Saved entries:

++++++

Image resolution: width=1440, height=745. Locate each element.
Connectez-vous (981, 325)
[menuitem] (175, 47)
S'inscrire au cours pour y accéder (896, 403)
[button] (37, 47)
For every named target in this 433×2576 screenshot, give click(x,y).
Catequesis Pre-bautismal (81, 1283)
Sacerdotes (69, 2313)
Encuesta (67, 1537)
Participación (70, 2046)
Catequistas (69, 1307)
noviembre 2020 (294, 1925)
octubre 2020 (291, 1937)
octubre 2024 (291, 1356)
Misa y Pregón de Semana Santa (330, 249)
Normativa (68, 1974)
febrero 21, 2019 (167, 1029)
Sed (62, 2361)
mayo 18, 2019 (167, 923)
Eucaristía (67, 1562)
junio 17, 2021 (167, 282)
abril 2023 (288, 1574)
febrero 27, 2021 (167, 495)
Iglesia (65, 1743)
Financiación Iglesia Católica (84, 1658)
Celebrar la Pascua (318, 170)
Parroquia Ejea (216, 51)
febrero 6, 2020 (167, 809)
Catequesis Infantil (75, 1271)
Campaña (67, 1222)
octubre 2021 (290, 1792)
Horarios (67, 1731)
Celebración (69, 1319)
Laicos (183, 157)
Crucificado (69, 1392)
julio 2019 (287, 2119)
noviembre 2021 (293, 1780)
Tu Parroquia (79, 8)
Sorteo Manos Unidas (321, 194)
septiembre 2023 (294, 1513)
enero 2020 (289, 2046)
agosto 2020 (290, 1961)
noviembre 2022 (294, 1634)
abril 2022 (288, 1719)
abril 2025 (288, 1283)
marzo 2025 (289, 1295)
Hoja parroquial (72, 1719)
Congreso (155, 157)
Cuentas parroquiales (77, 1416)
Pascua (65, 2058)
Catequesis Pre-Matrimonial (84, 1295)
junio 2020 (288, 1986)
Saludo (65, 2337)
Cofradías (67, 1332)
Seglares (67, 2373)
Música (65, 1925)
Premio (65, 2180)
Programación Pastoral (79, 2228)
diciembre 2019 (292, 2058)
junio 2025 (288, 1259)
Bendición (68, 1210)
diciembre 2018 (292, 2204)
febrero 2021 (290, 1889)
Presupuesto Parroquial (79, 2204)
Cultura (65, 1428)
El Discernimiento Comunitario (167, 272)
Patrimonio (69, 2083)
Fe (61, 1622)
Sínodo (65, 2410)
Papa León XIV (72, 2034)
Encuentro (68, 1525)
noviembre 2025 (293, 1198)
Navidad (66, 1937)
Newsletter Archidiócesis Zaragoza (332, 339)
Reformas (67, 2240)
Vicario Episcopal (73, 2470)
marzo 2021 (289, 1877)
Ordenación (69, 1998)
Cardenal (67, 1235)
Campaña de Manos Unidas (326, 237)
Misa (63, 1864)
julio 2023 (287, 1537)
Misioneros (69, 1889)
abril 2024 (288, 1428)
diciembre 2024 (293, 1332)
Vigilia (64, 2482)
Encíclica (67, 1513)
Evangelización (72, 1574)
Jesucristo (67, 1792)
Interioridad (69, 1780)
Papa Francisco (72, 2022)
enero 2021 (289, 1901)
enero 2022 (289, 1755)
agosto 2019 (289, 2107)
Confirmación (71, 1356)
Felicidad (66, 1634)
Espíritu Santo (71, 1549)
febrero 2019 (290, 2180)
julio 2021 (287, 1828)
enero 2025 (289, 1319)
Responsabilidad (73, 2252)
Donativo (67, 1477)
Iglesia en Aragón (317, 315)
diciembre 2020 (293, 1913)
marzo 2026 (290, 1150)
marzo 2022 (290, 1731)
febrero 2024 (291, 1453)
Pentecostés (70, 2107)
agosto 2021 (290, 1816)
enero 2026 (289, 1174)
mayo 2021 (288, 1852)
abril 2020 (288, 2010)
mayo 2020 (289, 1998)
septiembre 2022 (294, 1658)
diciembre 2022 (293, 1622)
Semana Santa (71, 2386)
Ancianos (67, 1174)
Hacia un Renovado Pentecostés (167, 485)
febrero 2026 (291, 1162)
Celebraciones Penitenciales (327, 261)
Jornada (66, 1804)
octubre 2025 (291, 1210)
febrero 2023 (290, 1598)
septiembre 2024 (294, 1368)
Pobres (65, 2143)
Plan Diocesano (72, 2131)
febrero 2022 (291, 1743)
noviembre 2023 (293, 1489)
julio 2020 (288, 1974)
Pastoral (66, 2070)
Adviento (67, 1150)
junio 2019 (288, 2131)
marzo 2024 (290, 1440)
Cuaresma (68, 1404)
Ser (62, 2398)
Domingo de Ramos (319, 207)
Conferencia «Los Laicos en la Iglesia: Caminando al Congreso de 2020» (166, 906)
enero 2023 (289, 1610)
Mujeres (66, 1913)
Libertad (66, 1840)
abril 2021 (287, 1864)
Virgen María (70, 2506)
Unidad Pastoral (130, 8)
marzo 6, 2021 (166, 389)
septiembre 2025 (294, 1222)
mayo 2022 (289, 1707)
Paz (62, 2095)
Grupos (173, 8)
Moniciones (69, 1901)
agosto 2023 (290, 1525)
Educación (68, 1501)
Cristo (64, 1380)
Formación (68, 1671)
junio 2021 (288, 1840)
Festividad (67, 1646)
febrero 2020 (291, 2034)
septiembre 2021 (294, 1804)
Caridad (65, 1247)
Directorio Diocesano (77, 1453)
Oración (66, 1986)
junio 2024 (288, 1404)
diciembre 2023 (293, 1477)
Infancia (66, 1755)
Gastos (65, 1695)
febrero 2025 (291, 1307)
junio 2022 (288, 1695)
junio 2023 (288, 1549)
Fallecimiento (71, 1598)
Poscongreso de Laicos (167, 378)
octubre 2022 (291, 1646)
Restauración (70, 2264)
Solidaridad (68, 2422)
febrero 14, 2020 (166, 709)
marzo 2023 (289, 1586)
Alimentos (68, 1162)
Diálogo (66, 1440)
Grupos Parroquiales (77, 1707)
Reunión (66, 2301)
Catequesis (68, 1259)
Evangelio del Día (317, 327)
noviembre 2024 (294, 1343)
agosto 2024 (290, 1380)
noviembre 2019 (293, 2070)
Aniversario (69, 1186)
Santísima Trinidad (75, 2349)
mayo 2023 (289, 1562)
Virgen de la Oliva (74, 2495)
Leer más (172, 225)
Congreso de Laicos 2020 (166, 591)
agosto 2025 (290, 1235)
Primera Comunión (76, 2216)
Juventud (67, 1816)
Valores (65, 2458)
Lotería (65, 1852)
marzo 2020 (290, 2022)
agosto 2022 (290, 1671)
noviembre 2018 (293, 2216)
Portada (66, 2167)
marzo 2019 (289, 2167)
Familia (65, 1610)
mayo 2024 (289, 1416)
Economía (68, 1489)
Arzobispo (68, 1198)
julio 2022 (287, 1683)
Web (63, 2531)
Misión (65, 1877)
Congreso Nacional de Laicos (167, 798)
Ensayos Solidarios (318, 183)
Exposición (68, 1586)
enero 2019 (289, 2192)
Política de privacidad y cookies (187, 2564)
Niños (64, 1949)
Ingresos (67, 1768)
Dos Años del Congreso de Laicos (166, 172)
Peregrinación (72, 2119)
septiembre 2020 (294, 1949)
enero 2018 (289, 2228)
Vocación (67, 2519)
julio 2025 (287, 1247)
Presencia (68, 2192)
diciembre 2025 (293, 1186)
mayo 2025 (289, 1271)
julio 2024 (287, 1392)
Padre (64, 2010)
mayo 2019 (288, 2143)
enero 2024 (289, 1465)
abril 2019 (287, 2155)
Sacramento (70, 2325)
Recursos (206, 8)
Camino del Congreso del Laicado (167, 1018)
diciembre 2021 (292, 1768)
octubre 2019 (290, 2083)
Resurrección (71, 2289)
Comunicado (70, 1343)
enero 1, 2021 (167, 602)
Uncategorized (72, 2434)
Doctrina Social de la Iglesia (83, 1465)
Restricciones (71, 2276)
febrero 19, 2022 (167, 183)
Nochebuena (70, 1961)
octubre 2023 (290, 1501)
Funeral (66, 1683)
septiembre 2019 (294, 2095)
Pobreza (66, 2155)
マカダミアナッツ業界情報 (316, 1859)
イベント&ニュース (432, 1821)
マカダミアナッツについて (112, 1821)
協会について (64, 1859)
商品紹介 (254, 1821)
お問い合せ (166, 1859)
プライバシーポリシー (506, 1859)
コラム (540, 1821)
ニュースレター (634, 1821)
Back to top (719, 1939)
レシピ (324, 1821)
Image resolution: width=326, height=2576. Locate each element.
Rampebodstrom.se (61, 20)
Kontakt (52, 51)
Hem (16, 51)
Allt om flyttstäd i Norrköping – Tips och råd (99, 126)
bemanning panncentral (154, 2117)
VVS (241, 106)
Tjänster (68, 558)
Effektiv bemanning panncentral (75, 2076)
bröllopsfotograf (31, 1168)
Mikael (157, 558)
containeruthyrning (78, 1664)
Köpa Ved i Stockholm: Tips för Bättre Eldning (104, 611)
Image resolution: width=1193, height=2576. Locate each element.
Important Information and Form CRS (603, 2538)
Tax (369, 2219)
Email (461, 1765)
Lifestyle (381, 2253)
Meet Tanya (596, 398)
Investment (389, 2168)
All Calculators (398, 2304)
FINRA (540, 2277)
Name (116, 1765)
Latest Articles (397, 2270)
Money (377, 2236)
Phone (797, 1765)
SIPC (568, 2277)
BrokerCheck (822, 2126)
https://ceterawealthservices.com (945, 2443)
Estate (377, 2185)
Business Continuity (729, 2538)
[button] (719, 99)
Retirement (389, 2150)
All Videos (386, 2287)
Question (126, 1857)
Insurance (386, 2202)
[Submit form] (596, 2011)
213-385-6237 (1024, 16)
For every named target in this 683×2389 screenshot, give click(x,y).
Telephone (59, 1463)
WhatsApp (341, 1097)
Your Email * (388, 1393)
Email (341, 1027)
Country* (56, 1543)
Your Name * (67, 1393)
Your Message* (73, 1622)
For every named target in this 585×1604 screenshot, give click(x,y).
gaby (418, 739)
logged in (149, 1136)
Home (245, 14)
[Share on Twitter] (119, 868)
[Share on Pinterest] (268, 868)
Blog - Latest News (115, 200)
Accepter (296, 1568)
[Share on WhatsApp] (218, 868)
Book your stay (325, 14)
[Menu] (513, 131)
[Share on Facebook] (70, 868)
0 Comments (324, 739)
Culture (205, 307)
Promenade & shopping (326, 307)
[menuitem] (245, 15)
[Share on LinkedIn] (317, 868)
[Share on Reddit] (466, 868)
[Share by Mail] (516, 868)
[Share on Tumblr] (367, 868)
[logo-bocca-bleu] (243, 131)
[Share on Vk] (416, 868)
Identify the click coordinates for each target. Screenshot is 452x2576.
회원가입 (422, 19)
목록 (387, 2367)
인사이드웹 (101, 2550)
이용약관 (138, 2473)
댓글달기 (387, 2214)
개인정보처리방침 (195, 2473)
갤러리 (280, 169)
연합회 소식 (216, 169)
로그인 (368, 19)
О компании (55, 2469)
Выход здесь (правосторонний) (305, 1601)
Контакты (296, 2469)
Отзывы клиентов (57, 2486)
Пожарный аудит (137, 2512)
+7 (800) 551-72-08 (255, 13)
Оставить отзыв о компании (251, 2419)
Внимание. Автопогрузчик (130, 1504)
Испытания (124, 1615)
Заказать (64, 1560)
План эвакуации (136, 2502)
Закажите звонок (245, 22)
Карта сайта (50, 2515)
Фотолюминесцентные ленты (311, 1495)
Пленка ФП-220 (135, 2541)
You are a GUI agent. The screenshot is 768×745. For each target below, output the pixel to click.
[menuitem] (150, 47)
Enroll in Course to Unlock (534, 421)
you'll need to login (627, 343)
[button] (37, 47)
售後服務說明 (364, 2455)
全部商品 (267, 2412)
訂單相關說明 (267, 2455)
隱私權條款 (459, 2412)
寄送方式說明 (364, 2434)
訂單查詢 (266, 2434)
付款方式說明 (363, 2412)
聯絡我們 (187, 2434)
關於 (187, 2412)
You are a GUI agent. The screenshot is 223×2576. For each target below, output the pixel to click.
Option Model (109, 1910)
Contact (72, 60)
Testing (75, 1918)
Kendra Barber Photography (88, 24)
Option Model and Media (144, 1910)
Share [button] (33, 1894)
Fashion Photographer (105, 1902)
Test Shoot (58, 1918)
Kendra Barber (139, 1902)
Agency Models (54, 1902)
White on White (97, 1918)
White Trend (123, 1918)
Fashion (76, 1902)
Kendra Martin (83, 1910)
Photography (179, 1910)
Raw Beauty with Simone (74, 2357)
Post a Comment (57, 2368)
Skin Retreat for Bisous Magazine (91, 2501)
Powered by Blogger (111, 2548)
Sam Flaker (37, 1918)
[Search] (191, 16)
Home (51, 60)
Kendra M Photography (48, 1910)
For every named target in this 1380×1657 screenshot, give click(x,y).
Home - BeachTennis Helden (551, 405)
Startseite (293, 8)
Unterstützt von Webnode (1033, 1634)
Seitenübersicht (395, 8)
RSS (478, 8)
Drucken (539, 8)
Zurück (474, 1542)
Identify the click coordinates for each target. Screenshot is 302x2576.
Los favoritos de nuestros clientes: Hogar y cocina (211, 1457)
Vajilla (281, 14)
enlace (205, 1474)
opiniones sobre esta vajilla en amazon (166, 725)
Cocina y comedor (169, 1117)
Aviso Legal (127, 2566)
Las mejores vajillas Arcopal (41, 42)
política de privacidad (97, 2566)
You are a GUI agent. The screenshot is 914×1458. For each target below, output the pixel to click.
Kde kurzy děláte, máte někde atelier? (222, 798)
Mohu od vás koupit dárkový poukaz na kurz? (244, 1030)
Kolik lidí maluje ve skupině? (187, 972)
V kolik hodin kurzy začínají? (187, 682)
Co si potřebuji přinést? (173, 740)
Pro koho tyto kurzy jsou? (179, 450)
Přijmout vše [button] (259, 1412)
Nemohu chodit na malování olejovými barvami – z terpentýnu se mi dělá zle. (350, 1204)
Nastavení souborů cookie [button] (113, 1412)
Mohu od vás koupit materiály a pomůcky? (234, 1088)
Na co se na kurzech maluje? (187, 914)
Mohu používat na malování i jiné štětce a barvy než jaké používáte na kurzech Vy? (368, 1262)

++++++

_Your goal_
Only one stretch of the records above is wanted: the lines between the one holding "Option Model and Media (144, 1910)" and the one holding "política de privacidad (97, 2566)", inclusive, reproduced exactly.

_Result_
Option Model and Media (144, 1910)
Share [button] (33, 1894)
Fashion Photographer (105, 1902)
Test Shoot (58, 1918)
Kendra Barber (139, 1902)
Agency Models (54, 1902)
White on White (97, 1918)
White Trend (123, 1918)
Fashion (76, 1902)
Kendra Martin (83, 1910)
Photography (179, 1910)
Raw Beauty with Simone (74, 2357)
Post a Comment (57, 2368)
Skin Retreat for Bisous Magazine (91, 2501)
Powered by Blogger (111, 2548)
Sam Flaker (37, 1918)
[Search] (191, 16)
Home (51, 60)
Kendra M Photography (48, 1910)
For every named target in this 1380×1657 screenshot, give click(x,y).
Home - BeachTennis Helden (551, 405)
Startseite (293, 8)
Unterstützt von Webnode (1033, 1634)
Seitenübersicht (395, 8)
RSS (478, 8)
Drucken (539, 8)
Zurück (474, 1542)
Identify the click coordinates for each target. Screenshot is 302x2576.
Los favoritos de nuestros clientes: Hogar y cocina (211, 1457)
Vajilla (281, 14)
enlace (205, 1474)
opiniones sobre esta vajilla en amazon (166, 725)
Cocina y comedor (169, 1117)
Aviso Legal (127, 2566)
Las mejores vajillas Arcopal (41, 42)
política de privacidad (97, 2566)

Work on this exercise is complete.